Aranarth wrote:TechieZero wrote:I work as a system administrator, I repair something every day (it means I'm someone who knows where's "Any Key" on keyboard).
Show off!
(I have the same job...)
MileageMayVary wrote:Squirrel, you are amazing!
I had the same issue with my Moto G4 and I used an Ifixit kit to replace the battery.
Was wondering when we would hear more about your arcade repairs.
MileageMayVary wrote:Squirrel, you are amazing!
I had the same issue with my Moto G4 and I used an Ifixit kit to replace the battery.
Was wondering when we would hear more about your arcade repairs.
ludi wrote:Our experience has been that its cheaper (in grief) to get the whole screen unit than to try and replace just the panel.Spent the last few days tinkering with my old (gen-1) Pixel, which had a rapidly failing battery. Was pretty sure the glued screen would be in jeopardy so I replaced the phone with another Pixel before attempting the job, then ordered the iFixIt battery and tool kit ($30).

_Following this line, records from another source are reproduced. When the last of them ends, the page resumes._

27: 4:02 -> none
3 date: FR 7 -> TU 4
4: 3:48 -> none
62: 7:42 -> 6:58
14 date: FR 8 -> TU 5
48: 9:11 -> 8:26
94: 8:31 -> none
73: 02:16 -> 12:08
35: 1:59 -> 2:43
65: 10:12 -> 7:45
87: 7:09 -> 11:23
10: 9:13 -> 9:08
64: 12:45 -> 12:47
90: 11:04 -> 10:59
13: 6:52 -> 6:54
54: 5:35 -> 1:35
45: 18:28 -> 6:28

I was right. It's nearly impossible to get the right combination of heat and finesse on that thing, especially around the sides where there's 1.5mm of glue and a fragile OLED panel another half-mm beyond, and the screen was quickly ruined. Fortunately, that's also a fairly cheap replacement if you can live with a non-OE panel ($30 again on eBay). It eventually came back together and now I've got a spare Pixel for use with A/V projects, which I wanted anyway.
Mr Bill wrote:Our experience has been that its cheaper (in grief) to get the whole screen unit than to try and replace just the panel.

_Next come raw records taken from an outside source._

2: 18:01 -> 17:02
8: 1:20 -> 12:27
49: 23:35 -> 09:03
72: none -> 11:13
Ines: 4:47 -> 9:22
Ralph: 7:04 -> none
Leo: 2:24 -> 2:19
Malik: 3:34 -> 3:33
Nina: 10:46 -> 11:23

Captain Ned wrote:Back when it was the new thing, W95 to W98 was a reformat/reinstall.
SecretSquirrel wrote:I've had a run of successful repairs, and onlly one was house related.

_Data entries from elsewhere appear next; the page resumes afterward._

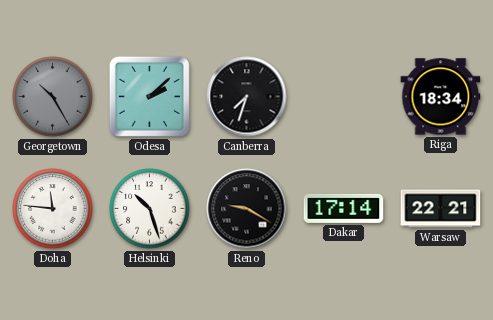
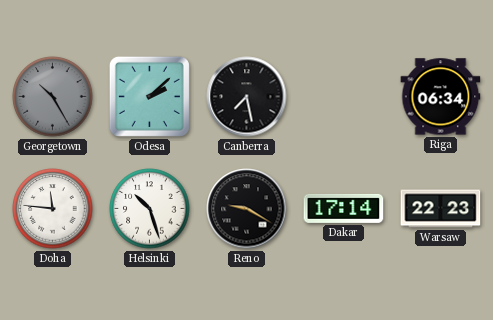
Canberra: 7:33 -> 7:28
Riga: 18:34 -> 06:34
Warsaw: 22:21 -> 22:23
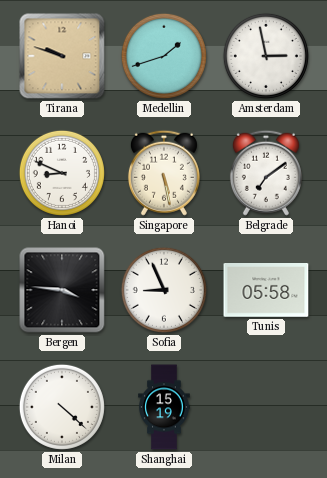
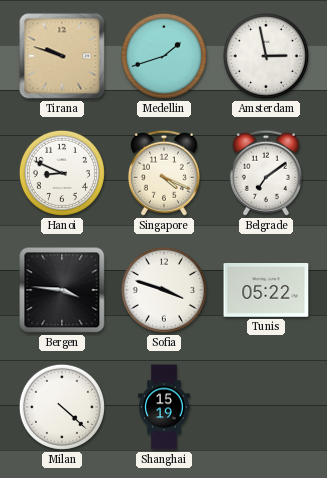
Singapore: 5:28 -> 4:19
Sofia: 8:56 -> 3:48
Tunis: 05:58 -> 05:22
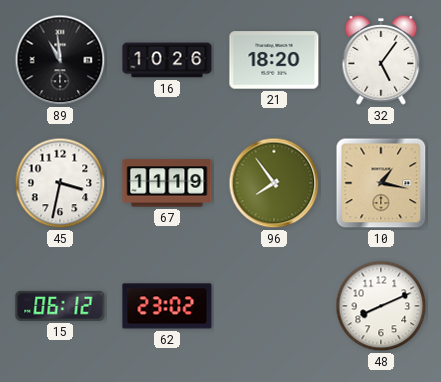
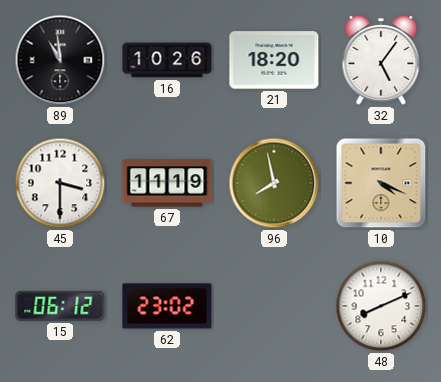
45: 3:32 -> 3:30
96: 7:54 -> 7:58
10: 1:17 -> 4:19
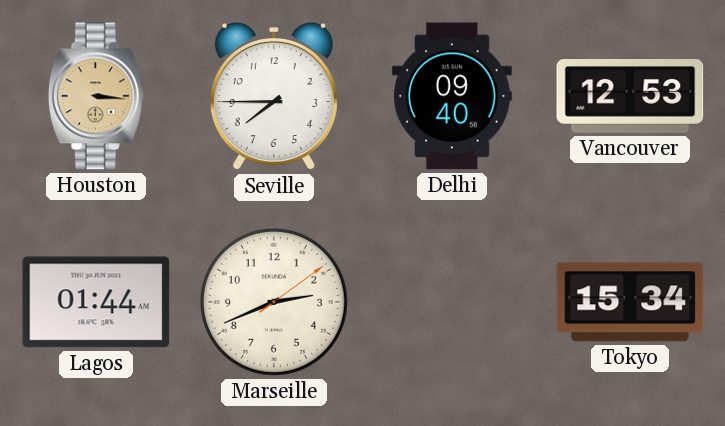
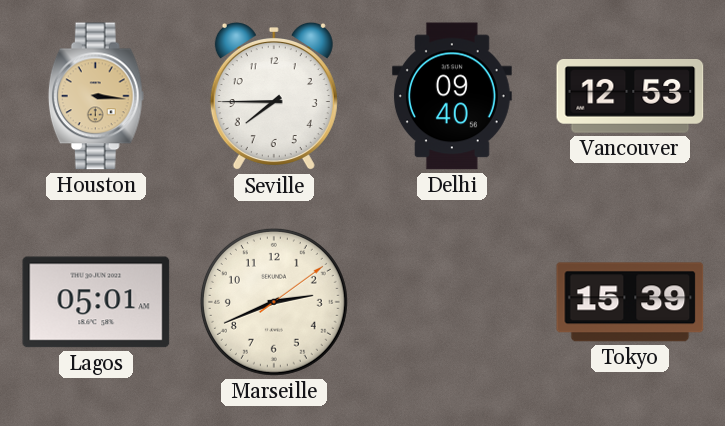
Lagos: 01:44 -> 05:01
Tokyo: 15:34 -> 15:39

Next up, the house related fix. Well, not so much house, as appliance. My wife had been complaining that the dryer was taking forever to dry things. She said she thought it wasn't heating. Finally got some time to look at it. Sure enough, just blowing cold air, even when set to high heat. Checked the heater relay on the control board and it was switching properly, so no new control board needed. However, that meant taking it apart. Luckily I can tear the thing down in about 15 minutes. After doing it four or five times, you get good. All the connections to the heater were good. Low resistance across the heating coil, so it wasn't broked. Found the high temp thermostat to be open circuit. Checked to make sure the heating coil wasn't shorted to the frame -- it wasn't. Bypassed the thermostat and put everything back together to verify functionality. With the thermostat bypassed, it blew hot and properly cycled the heater to keep the temp in the 150-180 range when on the high temp setting. Ordered a new themostat from Amazon. Due to travel, I had to delay putting the new thermostat in until next weekend. Not a big deal as laundry was done so no need to use the dryer during the week.
Aranarth wrote:I found a working floppy drive and one out of 4 Win98 floppy disks that worked. Oddly, once the system was booted, the DVD drive could not read the Win98 disk, (at all!). But I could put a different disk in the drive and read that.Captain Ned wrote:Back when it was the new thing, W95 to W98 was a reformat/reinstall.
If you have a working CD rom drive then you boot off the cd.
If you don't then you can use a flash drive to boot the machine if it has a new enough bios, then run the install from the flash drive.
Just copy the install files from cd to the flash drive on another machine.
Install from flash is surprisingly quick!
There is an unofficial SP2 for win98 that includes later updates from M$ and various third party updates, bug fixes, and features.